Updated By: LatestGKGS Desk
The Royal Swedish Academy of Sciences on 3rd October 2018, accorded Frances H. Arnold and George P. Smith & Sir Gregory P. Smith jointly with the Nobel Prize in Chemistry 2018.
Frances H. Arnold received the award “for the directed evolution of enzymes” and George P. Smith & Sir Gregory P. Winter “for the phage display of peptides and antibodies”.
Enzymes produced through directed evolution are used to manufacture everything from biofuels to pharmaceuticals. Antibodies, evolved using a method called phage display, are able to combat autoimmune diseases and in some cases cure metastatic cancer.
All the three laureates used the same principles of genetic change and selection to develop proteins that solve mankind’s chemical problems.

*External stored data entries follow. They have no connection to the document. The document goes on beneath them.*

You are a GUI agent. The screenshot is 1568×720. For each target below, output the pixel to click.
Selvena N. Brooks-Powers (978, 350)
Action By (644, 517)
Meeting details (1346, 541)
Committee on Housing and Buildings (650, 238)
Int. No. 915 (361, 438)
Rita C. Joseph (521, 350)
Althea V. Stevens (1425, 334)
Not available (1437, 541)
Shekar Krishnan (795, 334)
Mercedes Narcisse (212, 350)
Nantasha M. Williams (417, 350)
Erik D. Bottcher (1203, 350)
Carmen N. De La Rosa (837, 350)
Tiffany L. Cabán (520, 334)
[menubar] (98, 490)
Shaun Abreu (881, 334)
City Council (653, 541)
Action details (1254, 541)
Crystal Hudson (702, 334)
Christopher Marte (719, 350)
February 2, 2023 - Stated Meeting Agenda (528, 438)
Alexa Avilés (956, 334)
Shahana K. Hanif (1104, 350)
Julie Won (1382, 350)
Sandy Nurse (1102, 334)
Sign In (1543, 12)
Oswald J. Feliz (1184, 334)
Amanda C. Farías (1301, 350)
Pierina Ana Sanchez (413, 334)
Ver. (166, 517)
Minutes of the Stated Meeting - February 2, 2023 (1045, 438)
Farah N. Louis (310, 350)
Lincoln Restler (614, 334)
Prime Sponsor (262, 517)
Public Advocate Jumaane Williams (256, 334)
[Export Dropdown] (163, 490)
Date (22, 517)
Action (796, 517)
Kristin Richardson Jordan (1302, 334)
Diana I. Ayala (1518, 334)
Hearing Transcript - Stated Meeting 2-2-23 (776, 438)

Frances H. Arnold who is from the California Institute of Technology, Pasadena, USA conducted the first directed evolution of enzymes in 1993, which are proteins that catalyse chemical reactions. Since then, she has refined the methods that are now routinely used to develop new catalysts.
George P. Smith who is from the University of Missouri, Columbia, USA developed an elegant method known as phage display, where a bacteriophage, a virus that infects bacteria, can be used to evolve new proteins in 1985.
Gregory P. Winter of MRC Laboratory of Molecular Biology, Cambridge, UK used phage display for the directed evolution of antibodies with the aim of producing new pharmaceuticals.